- Location: Aklaz and Awkassa refugee camps, Menaka Cercle, Mali
- Date: 26 and 27 April 2018
- Target: Daoussahak Tuareg civilians
- Deaths: 47
- Injured: 2
- Perpetrator: Islamic State in the Greater Sahara

= Aklaz and Awkassa massacres =

Terrorist incident in Mali

On 26 and 27 April 2018, militants from the Islamic State in the Greater Sahara attacked two refugee camps near Andéramboukane, Ménaka, Mali, killing forty-seven people, mostly Tuareg civilians.

== Prelude ==
Heavy fighting occurred in southeastern Mali's Menaka region in early 2018 between the Malian army, aligned with the French army, Movement for the Salvation of Azawad (MSA), and Imghad Tuareg Self-Defense Group and Allies (GATIA) against the Islamic State in the Greater Sahara. The massacre of four civilians in Inwelane, near Talataye, in February led to reprisal offensives by the MSA against ISGS. The French army stated on March 15 that the reprisal offensives saw 60 ISGS militants killed or captured. The heaviest fighting occurred during the battle of Akabar on April 1, where thirty jihadists were killed.

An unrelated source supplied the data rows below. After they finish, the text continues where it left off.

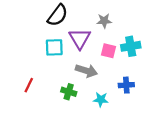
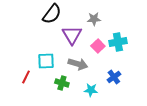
cyan square: (54, 47) -> (46, 61), moved
pink square: (109, 51) -> (98, 46), turned 32
blue cross: (126, 85) -> (114, 77), turned -32

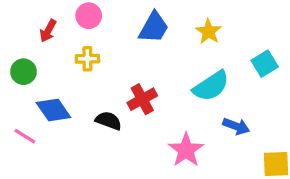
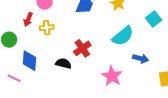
red arrow: (48, 31) -> (28, 19), moved
blue diamond: (53, 110) -> (30, 61), turned 45

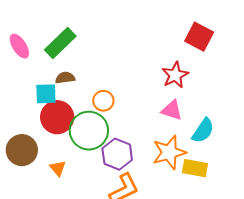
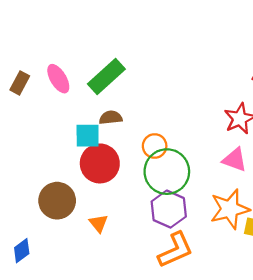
green circle: (89, 131) -> (167, 172), moved

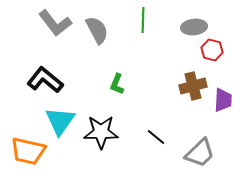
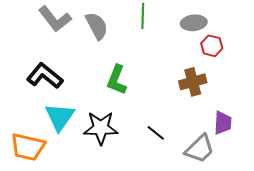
green L-shape: (117, 84) -> (117, 80), size x1.4
purple trapezoid: (223, 100) -> (223, 123), moved

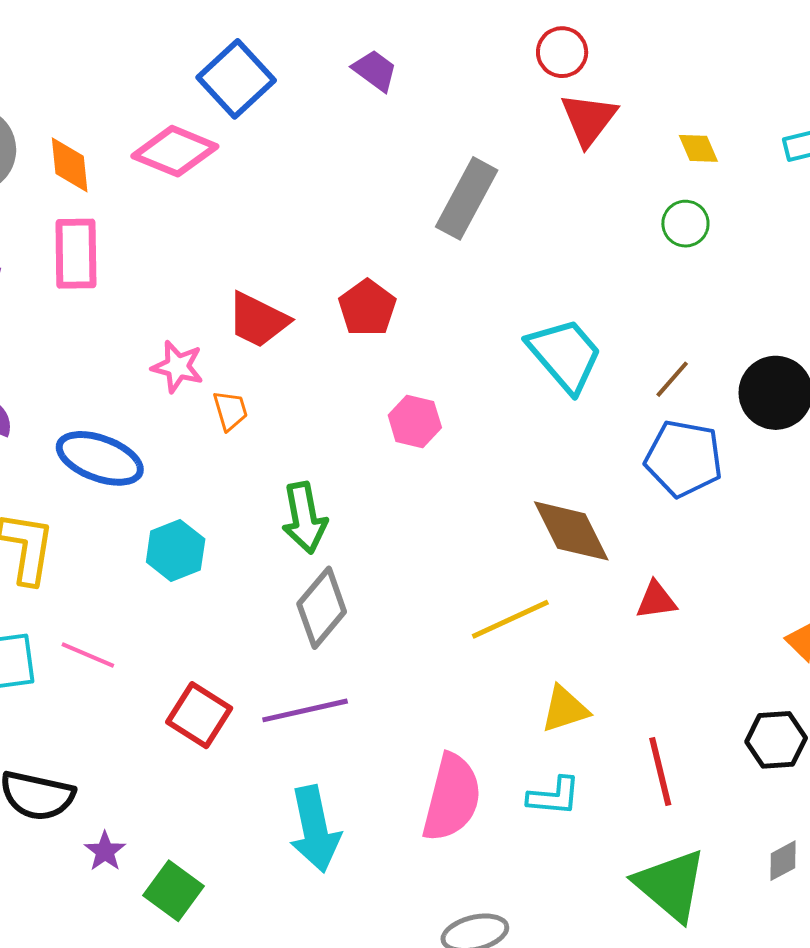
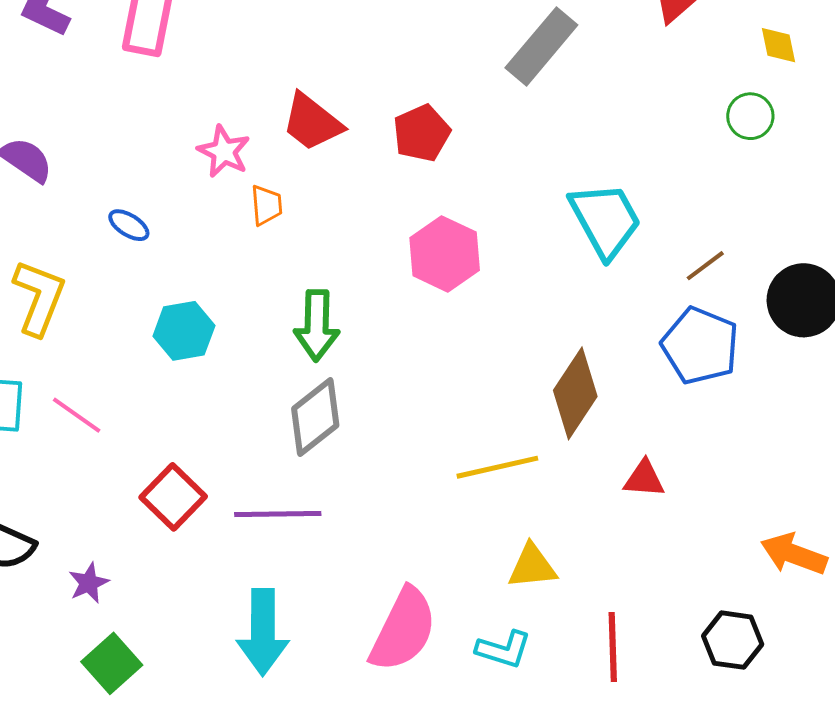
pink hexagon: (415, 421) -> (445, 254), size x1.4
blue ellipse: (100, 458) -> (129, 225), size x0.5
brown diamond: (571, 531) -> (575, 393), turned 48
purple star: (105, 851) -> (89, 583), moved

Conflicts between the Tuareg rebel groups and ISGS often stem from ethnic conflict between the Daoussahak Tuaregs and Fulani, with massacres being ethnically motivated. In April 2018, MINUSMA accused both movements of having summarily executed 95 people in Menaka region, along with looting and ethnic cleansing. Sixteen Tuareg nomads were killed in the village of Tchigin Bawel on April 18. Despite this, Bruno Guibert, the commander of the French Operation Barkhane, stated that attacks on civilians had significantly decreased in the Menaka region.

== Massacres ==
The first attack occurred at Aklaz (also spelled Akliz), when armed men arrived with 16 motorcycles and began shooting indiscriminately at residents of the refugee camp. An MSA patrol set out in pursuit of the attackers the next day, alleging to have killed four perpetrators of the attack, with one MSA fighter dead and one injured. Meanwhile, militants shot up the Awkassa camp as well.

== Aftermath ==

=== Death toll ===
The governor of Menaka, Daouda Maiga, stated that six to nine people were killed in Aklaz and thirty-one in Awkassa. Maiga stated that while the elderly, women, and children were shot, many of the dead were young men affiliated with the MSA. A Daoussahak tribal administrator stated that 43 people were killed, all of whom were civilians. The MSA corroborated this, assessing twelve deaths in Aklaz and 31 in Awkassa.

MINUSMA stated on April 30 that forty-seven people were killed and two were injured in the massacres. The next day, the French Army, GATIA, and the MSA corroborated the toll.

=== Reactions ===
Mahamat Saleh Annadif, the head of MINUSMA, declared the attacks "war crimes", with the French Army accusing the perpetrators of "terrorist attacks."

=== Perpetrators ===
While no group claimed responsibility for the attacks, the perpetrators are suspected to be the Islamic State in the Greater Sahara. All civilians killed were Daoussahak, and the perpetrators were Fulani. Maiga alleged that the massacres were reprisal attacks for the joint offensive by MSA and GATIA in February and March, along with an attempt to induce fear in Daoussahak populations of Menaka.

=== Further massacres ===
Two more massacres were committed on May 1 in the villages of Tindinbawen and Taylalene. GATIA and the MSA assessed that seventeen civilians were killed in the attacks, with several burned to death in their homes. Fulani rights organizations denounced the attacks, but also accused the two groups of committing attacks against Fulani communities, in particular in Niger. The MSA denied these incursions. On May 18, seventeen Fulani were killed in an attack in Aghay, Niger.

The MSA signed an agreement with Fulani supremacist group Ganda Iso on May 5 to ease tensions between Daoussahak and Fulani and to create a unified force against ISGS, but the latter retracted their portion of the agreement, claiming Mohamed Sidibe, Ganda Izo's signatory, hadn't been affiliated with the group since 2014.